A critical vulnerability has been identified in certain Zoom Clients for Windows, designated CVE-2025-49457. This flaw allows an unauthenticated attacker with network access to escalate privileges on a victim's computer, potentially leading to a full system compromise. Given the widespread use of Zoom, this vulnerability poses a significant risk of data theft, ransomware deployment, and further network intrusion.

The vulnerability exists due to an untrusted search path flaw, commonly known as DLL hijacking. The Zoom Client application attempts to load a required library (DLL file) without specifying its full, absolute path. An attacker can exploit this by placing a malicious DLL with the same name in a location that the application searches before the legitimate directory, such as an attacker-controlled network share. When a user launches Zoom or triggers a specific function, the application inadvertently loads and executes the attacker's malicious code, granting the attacker code execution with the permissions of the Zoom user, which can then be used to escalate privileges on the system.

This vulnerability is rated as critical severity with a CVSS score of 9.6. Successful exploitation by an unauthenticated network attacker could lead to a complete takeover of the affected user's workstation. The potential consequences include theft of sensitive data discussed or shared via Zoom, unauthorized access to local files, deployment of ransomware, and using the compromised machine as a pivot point to attack other systems on the corporate network. The widespread deployment of Zoom across the organization magnifies the risk, potentially enabling a large-scale security incident from a single vulnerability.

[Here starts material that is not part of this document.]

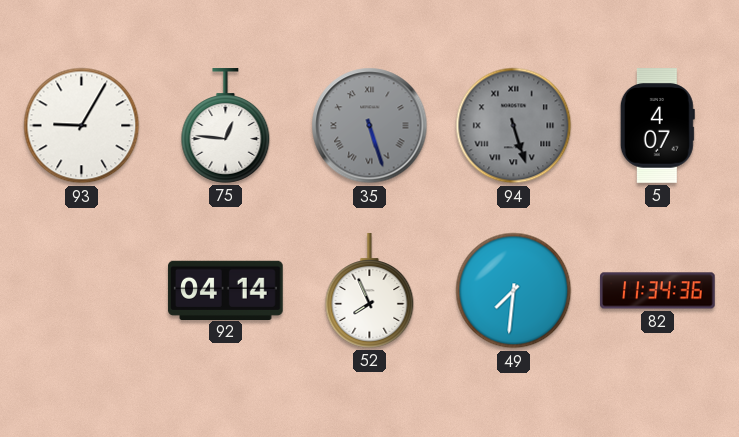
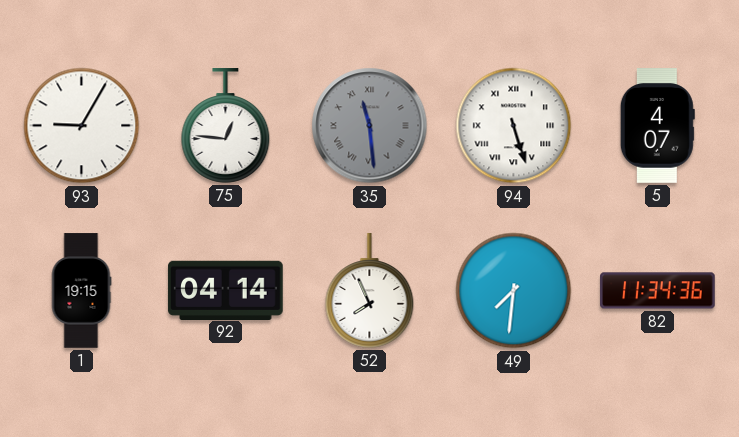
35: 5:27 -> 11:29
94 dial: grey -> white
1: none -> 19:15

Immediate Action: The primary remediation is to update all affected Zoom Clients for Windows to the latest patched version provided by the vendor. System administrators must prioritize the deployment of this update across all corporate workstations. Following the update, continue to monitor for any signs of exploitation attempts and review system and application access logs for suspicious activity.

Proactive Monitoring: Implement enhanced monitoring to detect potential exploitation attempts. Security teams should look for Zoom processes (Zoom.exe) loading DLLs from non-standard locations, particularly from network shares (SMB/CIFS). Monitor for unusual child processes spawned by Zoom, unexpected network connections, and file modifications originating from the Zoom process using an Endpoint Detection and Response (EDR) solution.

Compensating Controls: If immediate patching is not feasible, implement the following compensating controls:

• Use application control solutions (e.g., AppLocker) to restrict which DLLs the Zoom application is permitted to load.
• Restrict or block outbound SMB traffic (TCP port 445) from workstations to non-essential network locations to prevent the loading of malicious libraries from remote shares.
• Ensure endpoint security solutions (EDR/XDR) are in place and configured to detect and block anomalous process behaviors, such as those indicative of DLL hijacking.

Public Exploit Available: false

This vulnerability represents a critical risk to the organization. Given the CVSS score of 9.6 and the potential for an unauthenticated attacker to achieve privilege escalation over the network, immediate action is required. Although this CVE is not currently listed on the CISA KEV catalog, its high severity makes it a likely candidate for future inclusion. We strongly recommend that all system owners prioritize the deployment of the vendor-supplied patch for CVE-2025-49457 with the utmost urgency to prevent potential system compromise.